Photo by Ahmed Sinan

Aside from the previously discussed culprit (time), disagreements over relatively small compensation issues are the biggest deal killers in the Ruby on Rails community. I can’t tell you how many deals we’ve seen fall apart over 10k, 5k, or less.

This is a shame, because Rails companies are typically looking for a personality and skill set match and have found both if an offer has been presented. (Contrast this to a larger ‘enterprisey’ institution looking to fill cubes where personality isn’t as big of a deal.) Why do deals fall apart over such small numbers?

Oftentimes, it’s what’s not said between employer and developer that is more important than what is. For developers, here are some reasons we’ve seen that the extra 5-10k mean so much:

  • "I made X at my last job so I need to make X + Y at my next gig."
  • "My friend makes X and I’m at least as good."
  • "I don’t want to make less than my significant other."
  • "I just really want to make [an arbitrary amount that holds significance]."

Our advice: once you’re at the offer stage, you’ve already agreed that the opportunity and salary range are exciting. Don’t let the last mile confuse things. 5k after taxes is 3k, which is less than $9 a day. Do you really want to pass up an opportunity you’re excited about for that little? Rails jobs are by and large at startups. The reward ceiling is high. Nobody is going to get rich (or poor) off a typical startup’s developer salary. So don’t compromise your chance to be part of something special that you believe in for a few cups of coffee per day.
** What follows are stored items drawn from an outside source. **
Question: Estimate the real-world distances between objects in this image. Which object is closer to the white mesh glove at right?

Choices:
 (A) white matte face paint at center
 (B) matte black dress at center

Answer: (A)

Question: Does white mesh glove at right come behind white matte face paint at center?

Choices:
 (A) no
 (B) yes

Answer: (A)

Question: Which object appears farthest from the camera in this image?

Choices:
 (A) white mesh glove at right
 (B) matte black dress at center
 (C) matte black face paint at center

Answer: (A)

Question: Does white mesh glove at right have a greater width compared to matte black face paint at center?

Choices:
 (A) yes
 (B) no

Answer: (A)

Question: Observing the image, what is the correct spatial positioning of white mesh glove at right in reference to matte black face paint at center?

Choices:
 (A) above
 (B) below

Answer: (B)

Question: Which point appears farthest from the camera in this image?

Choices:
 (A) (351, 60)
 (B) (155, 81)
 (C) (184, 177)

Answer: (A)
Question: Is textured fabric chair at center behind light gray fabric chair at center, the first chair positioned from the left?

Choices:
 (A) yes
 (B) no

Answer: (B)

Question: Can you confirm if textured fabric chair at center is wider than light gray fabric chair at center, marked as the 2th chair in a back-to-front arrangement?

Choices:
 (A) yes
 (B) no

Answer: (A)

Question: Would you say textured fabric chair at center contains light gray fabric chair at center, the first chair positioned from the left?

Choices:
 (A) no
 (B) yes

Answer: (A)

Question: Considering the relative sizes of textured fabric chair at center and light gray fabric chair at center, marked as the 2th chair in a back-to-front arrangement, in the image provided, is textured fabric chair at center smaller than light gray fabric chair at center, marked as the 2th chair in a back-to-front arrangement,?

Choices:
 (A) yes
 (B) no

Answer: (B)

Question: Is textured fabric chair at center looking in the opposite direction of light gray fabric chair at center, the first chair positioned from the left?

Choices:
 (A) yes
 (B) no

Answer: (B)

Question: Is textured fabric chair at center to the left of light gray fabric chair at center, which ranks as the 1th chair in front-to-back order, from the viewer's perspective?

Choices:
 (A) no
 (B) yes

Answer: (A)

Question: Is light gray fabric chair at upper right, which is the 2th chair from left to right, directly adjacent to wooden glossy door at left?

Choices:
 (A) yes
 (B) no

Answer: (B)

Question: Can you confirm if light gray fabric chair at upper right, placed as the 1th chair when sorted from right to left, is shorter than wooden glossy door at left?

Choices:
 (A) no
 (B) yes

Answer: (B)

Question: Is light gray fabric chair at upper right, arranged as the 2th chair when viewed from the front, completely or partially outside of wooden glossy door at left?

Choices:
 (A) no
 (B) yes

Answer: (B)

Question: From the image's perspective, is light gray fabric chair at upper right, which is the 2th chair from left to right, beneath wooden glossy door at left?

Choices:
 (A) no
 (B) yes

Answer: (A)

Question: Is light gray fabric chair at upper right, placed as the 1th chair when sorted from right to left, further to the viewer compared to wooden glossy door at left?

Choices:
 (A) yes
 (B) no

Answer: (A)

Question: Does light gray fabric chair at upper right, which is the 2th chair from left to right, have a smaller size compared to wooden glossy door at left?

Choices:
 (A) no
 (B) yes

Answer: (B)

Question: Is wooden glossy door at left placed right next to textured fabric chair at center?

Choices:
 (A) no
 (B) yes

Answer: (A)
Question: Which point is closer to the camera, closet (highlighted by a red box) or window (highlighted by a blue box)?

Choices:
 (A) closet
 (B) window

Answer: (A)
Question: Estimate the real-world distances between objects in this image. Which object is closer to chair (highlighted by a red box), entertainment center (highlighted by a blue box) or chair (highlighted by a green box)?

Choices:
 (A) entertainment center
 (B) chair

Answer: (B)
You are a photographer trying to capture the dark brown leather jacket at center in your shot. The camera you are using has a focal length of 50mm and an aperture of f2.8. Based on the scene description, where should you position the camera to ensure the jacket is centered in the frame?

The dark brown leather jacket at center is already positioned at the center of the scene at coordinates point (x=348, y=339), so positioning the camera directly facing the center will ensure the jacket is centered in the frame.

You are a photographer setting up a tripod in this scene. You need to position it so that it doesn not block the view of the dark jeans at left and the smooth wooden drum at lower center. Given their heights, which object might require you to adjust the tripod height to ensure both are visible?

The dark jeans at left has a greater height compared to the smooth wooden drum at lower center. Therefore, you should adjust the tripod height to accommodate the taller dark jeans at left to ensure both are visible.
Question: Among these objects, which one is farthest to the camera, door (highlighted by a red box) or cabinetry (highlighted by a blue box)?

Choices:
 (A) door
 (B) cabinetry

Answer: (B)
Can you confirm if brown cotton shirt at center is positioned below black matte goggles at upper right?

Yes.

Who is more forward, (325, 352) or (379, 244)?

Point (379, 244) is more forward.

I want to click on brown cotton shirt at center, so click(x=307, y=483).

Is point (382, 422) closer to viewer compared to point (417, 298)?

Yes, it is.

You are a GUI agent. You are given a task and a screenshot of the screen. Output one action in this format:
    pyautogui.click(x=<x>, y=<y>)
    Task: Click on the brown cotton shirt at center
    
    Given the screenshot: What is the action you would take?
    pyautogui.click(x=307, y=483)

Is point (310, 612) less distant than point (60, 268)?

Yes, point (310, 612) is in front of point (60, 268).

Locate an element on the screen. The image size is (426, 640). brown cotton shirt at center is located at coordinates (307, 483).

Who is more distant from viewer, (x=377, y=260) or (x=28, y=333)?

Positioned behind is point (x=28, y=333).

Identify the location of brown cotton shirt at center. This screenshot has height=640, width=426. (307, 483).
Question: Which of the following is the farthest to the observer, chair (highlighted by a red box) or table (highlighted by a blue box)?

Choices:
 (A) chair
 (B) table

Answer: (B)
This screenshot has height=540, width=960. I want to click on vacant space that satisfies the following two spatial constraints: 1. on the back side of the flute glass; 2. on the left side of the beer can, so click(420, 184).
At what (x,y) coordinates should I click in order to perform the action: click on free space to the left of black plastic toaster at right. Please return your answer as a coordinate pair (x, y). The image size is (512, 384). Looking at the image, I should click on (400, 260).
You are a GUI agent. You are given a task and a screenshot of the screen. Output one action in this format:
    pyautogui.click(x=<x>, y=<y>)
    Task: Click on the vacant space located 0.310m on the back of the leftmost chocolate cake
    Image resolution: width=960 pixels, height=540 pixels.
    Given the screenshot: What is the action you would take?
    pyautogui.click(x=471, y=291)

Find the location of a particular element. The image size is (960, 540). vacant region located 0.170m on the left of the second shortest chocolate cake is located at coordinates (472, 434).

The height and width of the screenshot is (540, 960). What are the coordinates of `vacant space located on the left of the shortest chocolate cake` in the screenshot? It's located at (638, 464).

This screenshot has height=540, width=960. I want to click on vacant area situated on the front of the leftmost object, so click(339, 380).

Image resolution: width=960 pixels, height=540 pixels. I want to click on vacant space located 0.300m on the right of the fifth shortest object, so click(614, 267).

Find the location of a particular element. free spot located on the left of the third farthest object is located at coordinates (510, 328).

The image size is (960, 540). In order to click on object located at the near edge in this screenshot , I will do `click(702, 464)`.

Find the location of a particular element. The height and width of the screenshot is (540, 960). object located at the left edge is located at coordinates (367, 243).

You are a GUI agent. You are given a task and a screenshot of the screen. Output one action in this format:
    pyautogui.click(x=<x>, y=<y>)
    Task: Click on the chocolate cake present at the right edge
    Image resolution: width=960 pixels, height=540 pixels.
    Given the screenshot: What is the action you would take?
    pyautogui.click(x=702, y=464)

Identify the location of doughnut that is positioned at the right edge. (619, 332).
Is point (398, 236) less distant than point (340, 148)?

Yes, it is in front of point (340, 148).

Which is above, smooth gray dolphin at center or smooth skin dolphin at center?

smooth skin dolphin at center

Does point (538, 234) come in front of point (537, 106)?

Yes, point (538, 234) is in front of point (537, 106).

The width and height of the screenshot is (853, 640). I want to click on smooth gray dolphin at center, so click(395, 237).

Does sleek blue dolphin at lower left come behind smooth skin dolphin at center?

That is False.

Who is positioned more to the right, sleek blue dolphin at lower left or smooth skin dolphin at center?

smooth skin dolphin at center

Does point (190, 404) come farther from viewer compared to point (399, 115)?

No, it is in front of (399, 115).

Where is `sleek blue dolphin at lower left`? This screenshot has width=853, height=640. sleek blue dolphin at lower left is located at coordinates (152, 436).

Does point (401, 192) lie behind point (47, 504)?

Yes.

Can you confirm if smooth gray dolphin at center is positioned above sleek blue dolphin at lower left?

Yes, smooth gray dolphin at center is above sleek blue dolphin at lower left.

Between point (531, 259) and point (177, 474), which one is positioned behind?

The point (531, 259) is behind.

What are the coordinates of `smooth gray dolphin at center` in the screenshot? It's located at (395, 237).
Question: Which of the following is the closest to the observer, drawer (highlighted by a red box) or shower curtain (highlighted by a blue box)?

Employers have similar reasons for not acquiescing to a developer’s desire for a small bump in initial compensation. What we’ve seen:

  • "I’m paying another employee at that level Y, so I can’t possibly offer anything different."
  • "I can’t pay more than someone more senior is making."
  • "But that’s more than I make."
  • "Our investors won’t let us."

Our advice: treat building a startup team like building a professional sports team. Players join at different times, under varying circumstances. As such, their salaries differ (sometimes wildly) based on where the team is and what the market conditions are at the time.

Keep your eye one the ball, and don’t let a key employee escape over short money.